● **What is required**: The answer must be an exact copy of the lines from the one with "a funzione renale" through the final line of the records below, with no pictures.

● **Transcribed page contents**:
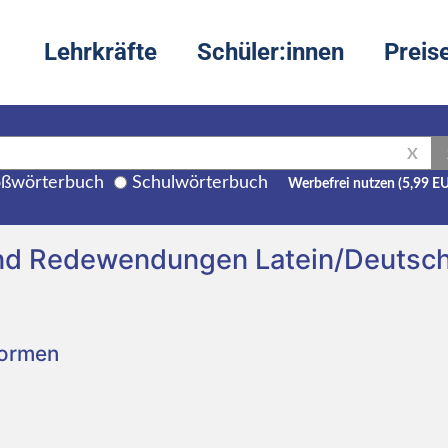
Lehrkräfte
Schüler:innen
Preis
X
ßwörterbuch
Schulwörterbuch
Werbefrei nutzen (5,99 E
nd Redewendungen Latein/Deutsc
Formen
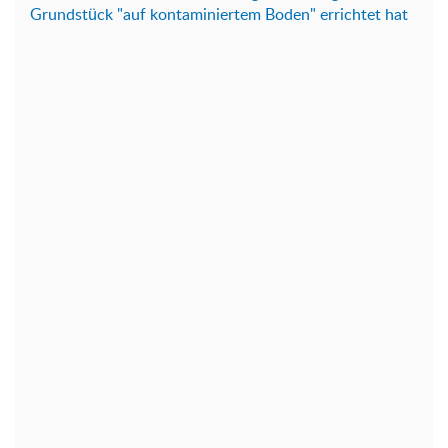
Grundstück "auf kontaminiertem Boden" errichtet hat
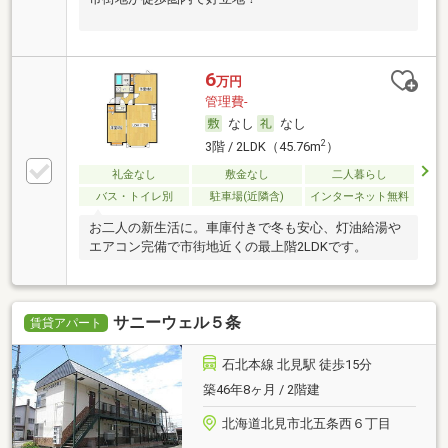
6
万円
管理費-
なし
なし
2
3階 / 2LDK（45.76m
）
礼金なし
敷金なし
二人暮らし
バス・トイレ別
駐車場(近隣含)
インターネット無料
お二人の新生活に。車庫付きで冬も安心、灯油給湯や
エアコン完備で市街地近くの最上階2LDKです。
サニーウェル５条
賃貸アパート
石北本線 北見駅 徒歩15分
築46年8ヶ月 / 2階建
北海道北見市北五条西６丁目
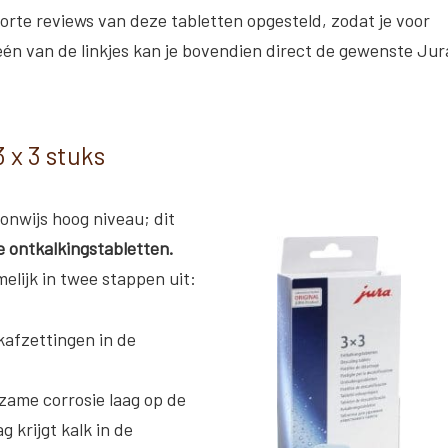
rte reviews van deze tabletten opgesteld, zodat je voor
één van de linkjes kan je bovendien direct de gewenste Jur
3 x 3 stuks
onwijs hoog niveau; dit
 ontkalkingstabletten.
elijk in twee stappen uit:
lkafzettingen in de
zame corrosie laag op de
 krijgt kalk in de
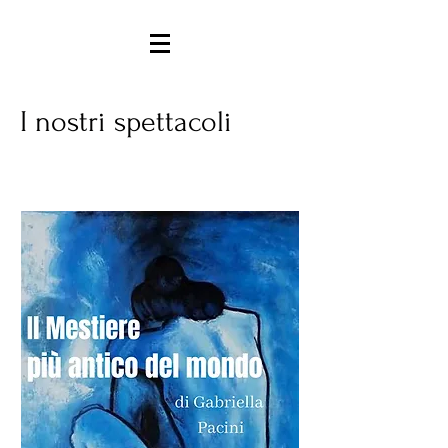
I nostri spettacoli
Eventi in programma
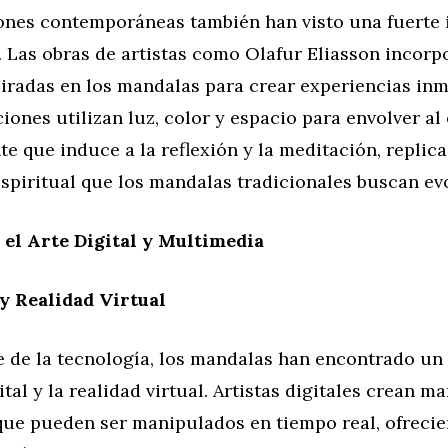
iones contemporáneas también han visto una fuerte 
. Las obras de artistas como Olafur Eliasson incorp
iradas en los mandalas para crear experiencias inm
ciones utilizan luz, color y espacio para envolver a
e que induce a la reflexión y la meditación, replic
spiritual que los mandalas tradicionales buscan ev
el Arte Digital y Multimedia
 y Realidad Virtual
e de la tecnología, los mandalas han encontrado un
ital y la realidad virtual. Artistas digitales crean m
 que pueden ser manipulados en tiempo real, ofreci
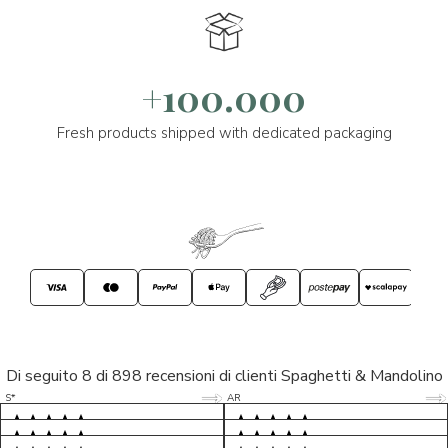
+100.000
Fresh products shipped with dedicated packaging
Di seguito 8 di 898 recensioni di clienti Spaghetti & Mandolino
5/5
5/5
S*
AR
5/5
5/5
LP
D*
5/5
5/5
M*
S*
5/5
Tutto ok. Consegna celere , pacco
esperienza sicuramente positiva,
MC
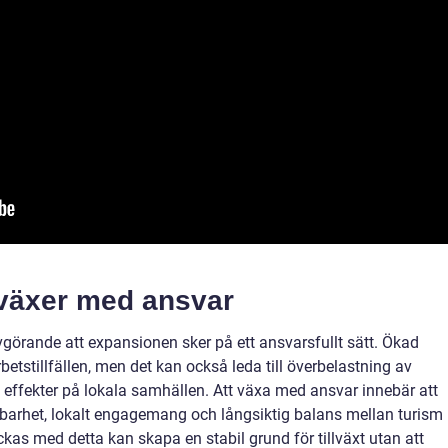
 växer med ansvar
vgörande att expansionen sker på ett ansvarsfullt sätt. Ökad
etstillfällen, men det kan också leda till överbelastning av
a effekter på lokala samhällen. Att växa med ansvar innebär att
lbarhet, lokalt engagemang och långsiktig balans mellan turism
kas med detta kan skapa en stabil grund för tillväxt utan att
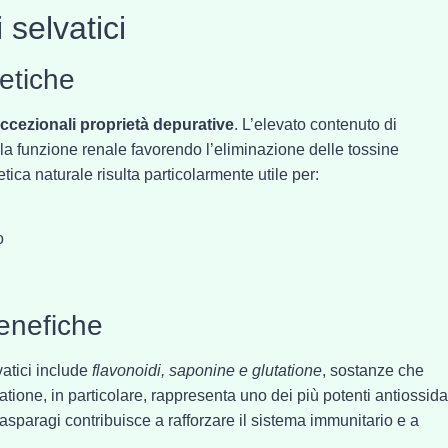
 selvatici
retiche
ccezionali proprietà depurative
. L’elevato contenuto di
a funzione renale favorendo l’eliminazione delle tossine
ca naturale risulta particolarmente utile per:
o
enefiche
atici include
flavonoidi, saponine e glutatione
, sostanze che
utatione, in particolare, rappresenta uno dei più potenti antiossida
asparagi contribuisce a rafforzare il sistema immunitario e a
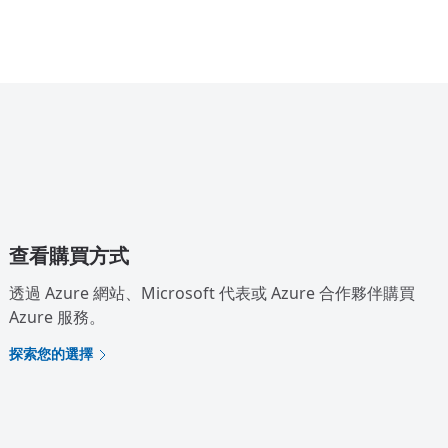
查看購買方式
透過 Azure 網站、Microsoft 代表或 Azure 合作夥伴購買
Azure 服務。
探索您的選擇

● **Answer to the exercise**:
a funzione renale favorendo l’eliminazione delle tossine
ca naturale risulta particolarmente utile per:
o
enefiche
atici include
flavonoidi, saponine e glutatione
, sostanze che
utatione, in particolare, rappresenta uno dei più potenti antiossida
asparagi contribuisce a rafforzare il sistema immunitario e a
查看購買方式
透過 Azure 網站、Microsoft 代表或 Azure 合作夥伴購買
Azure 服務。
探索您的選擇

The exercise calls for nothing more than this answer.